The idea behind carbon offsetting is a very simple one – for every tonne of carbon dioxide (CO2) you release by everyday activities such as driving a car flying or heating a building, a tonne is removed on your behalf, cancelling out your impact. Of course, this does not undo the harm your trip has actually caused – “your” carbon is still out there – but it does cut the total amount of CO2 which would otherwise have been in the atmosphere by an equivalent amount. All that is required to make it work is an accurate calculation of the emission you caused in the first place, so that the right quantity of carbon can be offset to redress the balance.
Offsetting SchemesThere are numerous providers, particularly in the UK, Germany and the US, offering a variety of schemes to help you pay your environmental debt – the company typically calculating the emissions for you, which you then pay to have offset via a donation to one of their projects. When carbon offsetting first began a decade or so ago, many of the earliest schemes involved forestry and tree planting, based on trees ability to sequester – lock up – carbon, collecting it from the air during photosynthesis as it grows. As the popularity of carbon offsetting has grown, especially over recent years, the projects have generally become more sophisticated, now often involving energy efficiency schemes in developing countries – covering everything from low energy light bulbs to wind farms!
Does It Work?The principle is unquestionably sound – but like so many things, the Devil is in the detail and as you would expect, some schemes are better than others. Although the UK Government has recently announced moves to set voluntary standards for carbon offsetting schemes, at present the whole sector is unregulated and to some degree lacks transparency. The offsetting cost per tonne of CO2 is entirely a matter for the provider to set and there are no rules dictating what proportion of the money paid goes to the scheme itself and how much can be used to defray administration costs. In addition, with the best will in the world, being absolutely sure that an energy efficiency project in, say, Ghana actually has reduced the equivalent amount of carbon as your long-haul family holiday produced is often not exactly easy. It will, of course, have helped – but verifying that it has done enough can be more difficult.

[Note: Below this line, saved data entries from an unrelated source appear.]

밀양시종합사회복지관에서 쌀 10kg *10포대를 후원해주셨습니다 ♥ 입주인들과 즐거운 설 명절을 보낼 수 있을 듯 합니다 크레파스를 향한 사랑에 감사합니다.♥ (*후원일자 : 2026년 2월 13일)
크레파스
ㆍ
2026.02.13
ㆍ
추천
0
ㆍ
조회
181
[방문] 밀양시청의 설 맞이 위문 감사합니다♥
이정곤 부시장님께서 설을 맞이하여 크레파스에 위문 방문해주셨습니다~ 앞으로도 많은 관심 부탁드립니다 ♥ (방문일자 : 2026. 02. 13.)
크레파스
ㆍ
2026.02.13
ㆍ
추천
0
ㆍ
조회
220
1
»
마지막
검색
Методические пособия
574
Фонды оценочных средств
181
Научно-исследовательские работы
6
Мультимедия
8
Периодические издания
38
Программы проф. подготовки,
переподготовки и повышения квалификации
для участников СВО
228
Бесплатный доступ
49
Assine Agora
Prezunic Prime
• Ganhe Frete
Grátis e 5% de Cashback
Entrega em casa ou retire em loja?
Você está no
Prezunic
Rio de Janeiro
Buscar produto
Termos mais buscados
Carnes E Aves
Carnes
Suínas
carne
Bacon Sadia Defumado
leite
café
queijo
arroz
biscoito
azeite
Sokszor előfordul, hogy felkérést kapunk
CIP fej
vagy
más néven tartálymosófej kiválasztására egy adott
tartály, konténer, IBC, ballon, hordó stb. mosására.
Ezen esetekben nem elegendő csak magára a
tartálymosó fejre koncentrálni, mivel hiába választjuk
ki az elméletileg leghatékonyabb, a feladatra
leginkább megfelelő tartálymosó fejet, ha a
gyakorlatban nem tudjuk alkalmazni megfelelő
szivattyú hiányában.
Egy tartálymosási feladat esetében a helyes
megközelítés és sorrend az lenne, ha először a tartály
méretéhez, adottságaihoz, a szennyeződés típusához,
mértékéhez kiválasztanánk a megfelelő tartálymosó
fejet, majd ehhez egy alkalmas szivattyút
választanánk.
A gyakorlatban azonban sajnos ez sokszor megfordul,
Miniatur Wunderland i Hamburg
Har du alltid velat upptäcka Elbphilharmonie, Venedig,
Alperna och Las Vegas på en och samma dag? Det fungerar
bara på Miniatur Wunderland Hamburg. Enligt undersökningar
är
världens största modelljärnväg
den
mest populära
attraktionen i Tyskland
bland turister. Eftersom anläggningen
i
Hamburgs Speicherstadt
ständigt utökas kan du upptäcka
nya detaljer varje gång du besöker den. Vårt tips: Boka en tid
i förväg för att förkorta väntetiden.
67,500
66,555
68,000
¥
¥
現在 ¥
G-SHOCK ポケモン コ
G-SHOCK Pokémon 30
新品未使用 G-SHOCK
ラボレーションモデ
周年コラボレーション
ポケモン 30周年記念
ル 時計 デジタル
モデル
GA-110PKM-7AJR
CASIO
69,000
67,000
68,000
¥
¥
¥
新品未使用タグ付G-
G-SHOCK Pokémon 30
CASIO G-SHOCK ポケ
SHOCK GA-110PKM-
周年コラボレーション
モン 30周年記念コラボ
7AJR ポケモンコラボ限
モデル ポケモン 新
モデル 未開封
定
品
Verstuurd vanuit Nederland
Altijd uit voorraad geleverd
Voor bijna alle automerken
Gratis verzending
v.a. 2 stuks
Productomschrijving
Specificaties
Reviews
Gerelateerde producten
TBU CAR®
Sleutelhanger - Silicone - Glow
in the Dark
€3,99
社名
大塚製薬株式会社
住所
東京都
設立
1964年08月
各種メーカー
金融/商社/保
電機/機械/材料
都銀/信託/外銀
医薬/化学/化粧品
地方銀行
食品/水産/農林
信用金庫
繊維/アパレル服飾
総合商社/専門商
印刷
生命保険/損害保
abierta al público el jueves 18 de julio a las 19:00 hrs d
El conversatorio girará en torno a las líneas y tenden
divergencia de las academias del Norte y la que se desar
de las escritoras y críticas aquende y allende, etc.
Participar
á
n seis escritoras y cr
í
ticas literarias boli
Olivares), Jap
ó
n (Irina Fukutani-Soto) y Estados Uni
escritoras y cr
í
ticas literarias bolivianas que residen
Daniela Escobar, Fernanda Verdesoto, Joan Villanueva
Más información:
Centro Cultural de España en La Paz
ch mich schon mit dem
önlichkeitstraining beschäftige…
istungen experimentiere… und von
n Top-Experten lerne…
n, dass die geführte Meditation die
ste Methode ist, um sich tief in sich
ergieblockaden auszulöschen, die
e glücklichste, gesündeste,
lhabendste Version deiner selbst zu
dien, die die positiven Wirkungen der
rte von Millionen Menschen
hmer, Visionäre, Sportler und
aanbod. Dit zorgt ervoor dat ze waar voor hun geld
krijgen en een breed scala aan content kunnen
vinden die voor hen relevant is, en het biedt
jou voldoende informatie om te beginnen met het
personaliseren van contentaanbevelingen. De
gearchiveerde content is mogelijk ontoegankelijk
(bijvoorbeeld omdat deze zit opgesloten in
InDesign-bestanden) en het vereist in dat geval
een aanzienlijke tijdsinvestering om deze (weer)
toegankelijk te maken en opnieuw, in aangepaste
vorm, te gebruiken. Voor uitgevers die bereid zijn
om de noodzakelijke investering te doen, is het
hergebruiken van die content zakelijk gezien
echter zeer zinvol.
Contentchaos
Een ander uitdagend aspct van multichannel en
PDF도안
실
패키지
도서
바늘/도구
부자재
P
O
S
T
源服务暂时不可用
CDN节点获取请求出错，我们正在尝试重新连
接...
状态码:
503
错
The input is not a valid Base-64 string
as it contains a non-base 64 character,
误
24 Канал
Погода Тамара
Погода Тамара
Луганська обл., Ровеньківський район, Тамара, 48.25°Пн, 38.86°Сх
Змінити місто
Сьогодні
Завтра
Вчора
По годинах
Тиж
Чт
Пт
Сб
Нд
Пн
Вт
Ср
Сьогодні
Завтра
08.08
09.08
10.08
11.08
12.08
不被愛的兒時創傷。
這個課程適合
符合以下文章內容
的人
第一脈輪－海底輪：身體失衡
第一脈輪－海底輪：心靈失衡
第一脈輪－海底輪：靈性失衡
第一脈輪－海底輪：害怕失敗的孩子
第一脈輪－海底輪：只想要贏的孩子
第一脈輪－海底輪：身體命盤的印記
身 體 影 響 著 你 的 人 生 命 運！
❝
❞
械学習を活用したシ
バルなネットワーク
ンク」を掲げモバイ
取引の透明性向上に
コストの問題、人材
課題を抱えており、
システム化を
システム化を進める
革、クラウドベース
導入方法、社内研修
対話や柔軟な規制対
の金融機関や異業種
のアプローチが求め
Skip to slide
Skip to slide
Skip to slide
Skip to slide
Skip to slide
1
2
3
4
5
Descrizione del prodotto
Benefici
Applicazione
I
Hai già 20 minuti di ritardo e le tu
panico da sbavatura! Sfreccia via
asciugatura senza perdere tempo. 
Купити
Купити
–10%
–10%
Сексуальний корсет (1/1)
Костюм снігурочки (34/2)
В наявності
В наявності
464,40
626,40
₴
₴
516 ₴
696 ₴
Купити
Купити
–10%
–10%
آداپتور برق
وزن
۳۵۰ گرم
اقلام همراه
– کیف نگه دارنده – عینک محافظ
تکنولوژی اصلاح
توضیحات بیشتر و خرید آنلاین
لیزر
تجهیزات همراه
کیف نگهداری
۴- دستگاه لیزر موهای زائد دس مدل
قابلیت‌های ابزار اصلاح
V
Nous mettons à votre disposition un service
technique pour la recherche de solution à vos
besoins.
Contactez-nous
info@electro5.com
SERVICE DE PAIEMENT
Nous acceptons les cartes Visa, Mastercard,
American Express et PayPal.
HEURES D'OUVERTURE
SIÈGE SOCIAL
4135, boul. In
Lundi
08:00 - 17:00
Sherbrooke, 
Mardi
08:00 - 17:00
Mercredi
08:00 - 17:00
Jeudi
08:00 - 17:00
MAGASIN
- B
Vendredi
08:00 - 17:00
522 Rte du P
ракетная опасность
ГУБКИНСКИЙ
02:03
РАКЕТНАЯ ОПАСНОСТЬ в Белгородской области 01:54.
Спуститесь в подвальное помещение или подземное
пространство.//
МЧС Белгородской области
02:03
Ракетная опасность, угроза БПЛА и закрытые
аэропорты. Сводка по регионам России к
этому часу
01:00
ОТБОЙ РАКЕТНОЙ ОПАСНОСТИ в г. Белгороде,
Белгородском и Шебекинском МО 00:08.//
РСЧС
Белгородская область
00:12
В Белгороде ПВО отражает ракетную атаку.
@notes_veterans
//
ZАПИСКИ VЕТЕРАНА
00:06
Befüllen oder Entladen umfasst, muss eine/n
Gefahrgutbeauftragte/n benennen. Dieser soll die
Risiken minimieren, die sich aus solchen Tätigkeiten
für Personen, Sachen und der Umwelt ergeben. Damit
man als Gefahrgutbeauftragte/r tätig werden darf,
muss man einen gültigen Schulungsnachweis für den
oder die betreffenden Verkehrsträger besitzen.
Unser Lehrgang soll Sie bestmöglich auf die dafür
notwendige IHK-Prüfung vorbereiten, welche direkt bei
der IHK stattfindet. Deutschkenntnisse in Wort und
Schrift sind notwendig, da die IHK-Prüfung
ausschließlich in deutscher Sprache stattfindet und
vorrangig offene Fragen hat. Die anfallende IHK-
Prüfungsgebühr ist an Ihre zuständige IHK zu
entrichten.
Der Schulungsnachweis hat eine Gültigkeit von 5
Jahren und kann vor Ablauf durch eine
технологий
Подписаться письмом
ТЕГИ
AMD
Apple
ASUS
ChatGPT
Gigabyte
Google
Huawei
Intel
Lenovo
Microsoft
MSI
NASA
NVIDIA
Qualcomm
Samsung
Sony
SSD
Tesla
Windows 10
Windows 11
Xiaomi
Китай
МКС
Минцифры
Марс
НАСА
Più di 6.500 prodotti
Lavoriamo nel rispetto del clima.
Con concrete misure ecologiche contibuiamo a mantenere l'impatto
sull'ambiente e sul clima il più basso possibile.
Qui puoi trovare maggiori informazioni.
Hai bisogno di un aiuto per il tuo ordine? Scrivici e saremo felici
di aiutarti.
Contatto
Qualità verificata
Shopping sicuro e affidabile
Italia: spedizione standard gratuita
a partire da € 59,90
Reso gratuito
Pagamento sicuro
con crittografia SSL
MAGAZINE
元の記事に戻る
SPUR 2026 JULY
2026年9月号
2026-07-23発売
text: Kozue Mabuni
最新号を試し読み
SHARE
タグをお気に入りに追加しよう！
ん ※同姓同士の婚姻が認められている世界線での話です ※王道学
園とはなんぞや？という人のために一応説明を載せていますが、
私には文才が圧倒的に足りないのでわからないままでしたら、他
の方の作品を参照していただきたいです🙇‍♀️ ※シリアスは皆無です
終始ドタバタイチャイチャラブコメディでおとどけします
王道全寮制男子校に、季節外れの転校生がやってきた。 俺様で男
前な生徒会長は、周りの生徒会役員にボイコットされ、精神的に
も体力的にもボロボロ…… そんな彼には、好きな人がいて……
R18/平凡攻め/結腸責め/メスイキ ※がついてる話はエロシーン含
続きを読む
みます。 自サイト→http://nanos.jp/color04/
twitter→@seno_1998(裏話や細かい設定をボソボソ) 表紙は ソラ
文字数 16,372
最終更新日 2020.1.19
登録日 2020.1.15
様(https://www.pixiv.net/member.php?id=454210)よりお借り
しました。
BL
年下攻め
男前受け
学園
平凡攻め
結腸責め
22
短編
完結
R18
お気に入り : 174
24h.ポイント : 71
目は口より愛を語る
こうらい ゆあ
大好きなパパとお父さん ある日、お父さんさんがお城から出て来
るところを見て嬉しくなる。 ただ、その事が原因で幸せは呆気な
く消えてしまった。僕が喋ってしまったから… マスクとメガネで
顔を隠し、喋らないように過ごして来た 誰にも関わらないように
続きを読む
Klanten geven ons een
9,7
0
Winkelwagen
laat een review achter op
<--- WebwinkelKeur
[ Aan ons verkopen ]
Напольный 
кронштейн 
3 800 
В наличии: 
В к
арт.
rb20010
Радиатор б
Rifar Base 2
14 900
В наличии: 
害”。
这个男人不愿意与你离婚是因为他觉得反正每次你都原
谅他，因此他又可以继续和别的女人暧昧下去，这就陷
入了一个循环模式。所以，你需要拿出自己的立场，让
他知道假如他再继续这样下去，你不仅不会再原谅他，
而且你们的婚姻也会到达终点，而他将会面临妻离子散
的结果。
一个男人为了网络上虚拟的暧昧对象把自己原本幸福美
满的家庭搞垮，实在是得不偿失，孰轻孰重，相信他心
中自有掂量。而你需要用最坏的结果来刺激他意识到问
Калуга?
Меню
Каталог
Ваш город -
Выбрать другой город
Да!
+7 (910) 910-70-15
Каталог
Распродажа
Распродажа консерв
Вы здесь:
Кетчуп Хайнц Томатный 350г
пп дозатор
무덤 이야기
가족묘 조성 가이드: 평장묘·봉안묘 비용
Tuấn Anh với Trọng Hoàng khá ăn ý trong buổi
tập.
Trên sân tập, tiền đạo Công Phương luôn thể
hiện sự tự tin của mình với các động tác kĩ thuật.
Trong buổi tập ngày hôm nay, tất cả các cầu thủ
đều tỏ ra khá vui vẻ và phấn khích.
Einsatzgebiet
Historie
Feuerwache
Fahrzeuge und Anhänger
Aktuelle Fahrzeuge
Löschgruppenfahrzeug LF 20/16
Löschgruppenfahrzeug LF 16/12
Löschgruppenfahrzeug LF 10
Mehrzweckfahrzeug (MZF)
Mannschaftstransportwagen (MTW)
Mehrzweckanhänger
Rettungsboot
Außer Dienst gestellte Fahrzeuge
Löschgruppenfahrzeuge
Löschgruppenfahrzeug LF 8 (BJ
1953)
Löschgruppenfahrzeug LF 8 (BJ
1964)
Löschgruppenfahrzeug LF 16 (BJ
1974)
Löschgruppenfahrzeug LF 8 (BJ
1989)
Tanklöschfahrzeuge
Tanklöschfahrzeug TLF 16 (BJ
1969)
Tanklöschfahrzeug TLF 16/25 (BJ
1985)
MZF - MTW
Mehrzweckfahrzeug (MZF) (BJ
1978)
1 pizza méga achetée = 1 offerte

Some of the forestry schemes too would appear to be less beneficial than first thought, which largely accounts for the switch towards more energy-based projects over the past few years. It seems that in some places the benefit that trees bring by trapping carbon may be outweighed by their tendency to hold heat at ground level – like a blanket. Trees cool the planet by reducing atmospheric carbon, but also by transpiring water into the air, which increases cloud-cover and in turn helps to reflect some of the heat of the sun back into space. To be effective, trees need to be planted in the tropics, where this effect is strongest; in the cooler regions of the globe, winter snow is very effective at reflecting solar energy so planting trees here can obviously hamper this.
It is not all bad news, however. Most of the studies done were American and in the US – and many parts of Europe – snow-fall is a far more reliable feature of winter than it is for the UK, making British tree-planting a better bet, especially if the trees are broad-leafed rather than evergreens.
The OppositionIndividual schemes aside, many environmental organisations are opposed to the whole concept of carbon offsetting, believing it sends out entirely the wrong signal and discourages people from addressing the core of the problem at its source. Rather than encouraging us to adopt a “business-as-usual” approach and simply buy our way out of the problem, Friends of the Earth, the Green Party and others argue that we should be examining our lifestyle and making real carbon reductions for ourselves.
To counter some of the problems surrounding this issue, the UK Government are expected to launch a scheme in the autumn of 2007 to issue quality marks to those offsetting providers which make use of internationally certified carbon credits. This should stop the risk of well-meaning consumers being ripped off by unscrupulous operators and bogus schemes, as well as offering a way of verifying that the money is genuinely being used to reduce the carbon problem. The benefit of this initiative in a currently unregulated market is clear; in January 2007, only four offset providers met these new guidelines - Pure, Global Cool, Equiclimate and Carbon Offsets, according to the Department for Environment, Food and Rural Affairs (Defra).
Increasing numbers of travellers are seeking to limit the environmental impact of their journeys and carbon offsetting schemes offer a straightforward and appealing way to do it. Questions over individual schemes, or even the whole issue, should not blind us to the simple fact that doing something positive – however little – must be better than doing nothing and anything which encourages people to be aware of their own carbon footprint can only be a step in the right direction.